Figure 1: Machine-learning tools can be applied to solve challenging questions in physics. Now Raban Iten, Tony Metger, and colleagues demonstrate a way for humans to investigate which physical concepts the neural network discovered when it derived its answer.

Machine-learning models based on neural networks are behind many recent technological advances, including high-accuracy translations of text and self-driving cars. They are also increasingly used by researchers to help solve physics problems [1]. Neural networks have identified new phases of matter (see Q&A: A Condensed Matter Theorist Embraces AI) [2], detected interesting outliers in data from high-energy physics experiments [3], and found astronomical objects known as gravitational lenses in maps of the night sky (see Q&A: Paving A Path for AI in Physics Research) [4]. But, while the results obtained by neural networks proliferate, the inner workings of this tool remain elusive, and it is often unclear exactly how the network processes information in order to solve a problem. Now a team at the Swiss Federal Institute of Technology (ETH) in Zurich has demonstrated a way to find this information [5]. Their method could be used by human scientists to see a problem—and a routing to solving it—in an entirely new way.

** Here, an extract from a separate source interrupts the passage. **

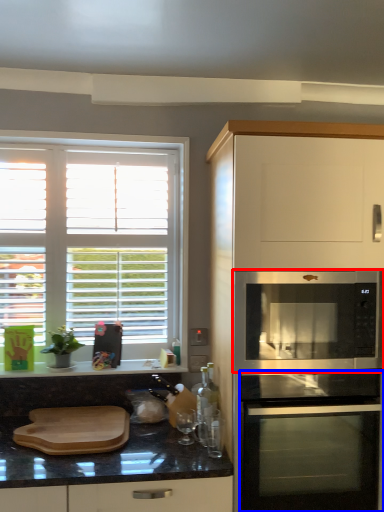 Question: Which object appears farthest to the camera in this image, microwave oven (highlighted by a red box) or oven (highlighted by a blue box)?

Choices:
 (A) microwave oven
 (B) oven

Answer: (A)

A neural network is a computational tool whose operation is loosely modeled on that of the human brain. The network typically consists of multiple layers of connected artificial neurons, which carry out calculations. The connections between neurons are weighted and those weights—which can number in the millions to billions—form the tunable parameters of the network. The beauty of neural networks lies in the fact that they don’t need to be programmed to solve a task. Rather, they learn by example, adjusting their parameters such that the solutions they output improve over time. For instance, to train a neural network to recognize a face, the network is given many different pictures of the same person. The network then learns to recognize this face—changing the weights of the connections until its “recognition quality” is sufficiently reliable. The trained network can then match other pictures to the same person without the user having to provide detailed information about specific characteristics of the person’s face.

While neural networks can learn to solve enormously diverse tasks, the inner workings of these models are often a black box. One way to understand what a network has learned is to look at its weights. But doing that is typically intractable because of their large number. This lack of understanding about how neural networks operate is particularly unsatisfying in physics: the tool can solve challenging problems, yet we do not know what rules and principles it used to produce the solutions. That is where the new result of Raban Iten, Tony Metger, and colleagues comes in [5].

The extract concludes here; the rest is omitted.